O acórdão do TJMG pode resultar na reativação da CEI, porém o prefeito tem prazo de 15 dias para contestar a decisão dos desembargadores e tentar manter o processo paralisado.
A REFORMA
Segundo o relator, no caso, o juiz de primeiro grau entendeu que os fatos que embasaram a constituição da Comissão Especial de Inquérito não eram determinados, razão pela qual sua criação padecia de ilegalidade.
O desembargador deu destaque à importância de verificar se os fatos que embasaram a constituição da Comissão Especial de Inquérito eram determinados ou não. Entendendo que as justificativas constantes nos requerimentos de criação da Comissão Especial de Inquérito esclareceram os fatos a serem investigados, inclusive especificando os agentes e empresas a serem averiguados, a decisão foi por denegar o mandado de segurança e, consequentemente, a reforma da sentença.

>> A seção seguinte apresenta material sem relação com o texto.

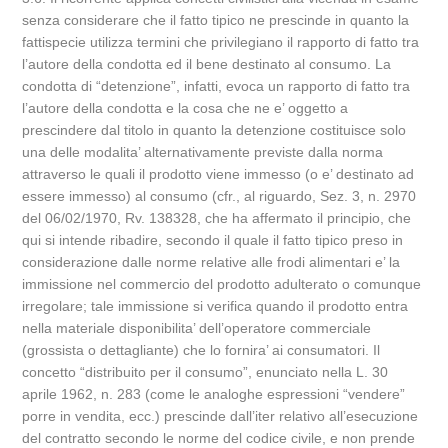
senza considerare che il fatto tipico ne prescinde in quanto la
fattispecie utilizza termini che privilegiano il rapporto di fatto tra
l’autore della condotta ed il bene destinato al consumo. La
condotta di “detenzione”, infatti, evoca un rapporto di fatto tra
l’autore della condotta e la cosa che ne e’ oggetto a
prescindere dal titolo in quanto la detenzione costituisce solo
una delle modalita’ alternativamente previste dalla norma
attraverso le quali il prodotto viene immesso (o e’ destinato ad
essere immesso) al consumo (cfr., al riguardo, Sez. 3, n. 2970
del 06/02/1970, Rv. 138328, che ha affermato il principio, che
qui si intende ribadire, secondo il quale il fatto tipico preso in
considerazione dalle norme relative alle frodi alimentari e’ la
immissione nel commercio del prodotto adulterato o comunque
irregolare; tale immissione si verifica quando il prodotto entra
nella materiale disponibilita’ dell’operatore commerciale
(grossista o dettagliante) che lo fornira’ ai consumatori. Il
concetto “distribuito per il consumo”, enunciato nella L. 30
aprile 1962, n. 283 (come le analoghe espressioni “vendere”
porre in vendita, ecc.) prescinde dall’iter relativo all’esecuzione
del contratto secondo le norme del codice civile, e non prende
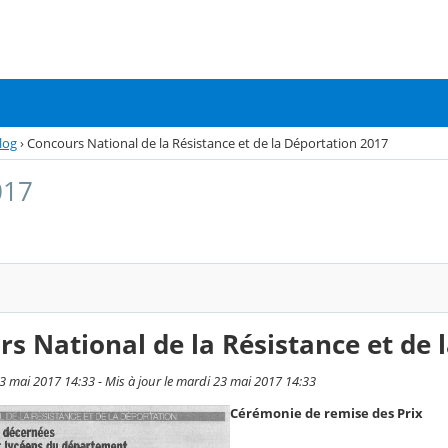
log
›
Concours National de la Résistance et de la Déportation 2017
017
s National de la Résistance et de 
23 mai 2017 14:33 - Mis à jour le mardi 23 mai 2017 14:33
Cérémonie de remise des Prix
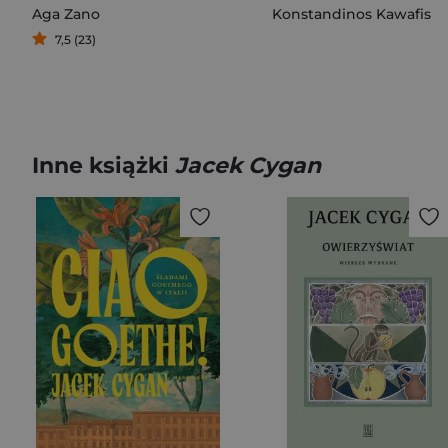
Aga Zano
Konstandinos Kawafis
7,5 (23)
Inne książki
Jacek Cygan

Em acordo com o relator votaram também os desembargadores Paulo Balbino e Ângela de Lourdes Rodrigues.
O MINISTÉRIO PÚBLICO
Já na 2ª Instância, em sua análise do caso, o Ministério Público Estadual opinou pela reforma da sentença com a denegação da segurança, pois houve entendimento que as justificativas constantes nos requerimentos de criação da Comissão Especial de Inquérito esclareceram os fatos a serem investigados. “No caso em espécie, vê-se que o requerimento apresentado trata de locação de caminhões e máquinas feitas pelo executivo municipal e da existência de pagamentos desproporcionais aos serviços, que alcançaram altas cifras, lesando o erário público. Já o outro requerimento trata da compra de massa asfáltica, com possível superfaturamento e da pintura de ligação, feita pela prefeitura municipal”, declarou o procurador.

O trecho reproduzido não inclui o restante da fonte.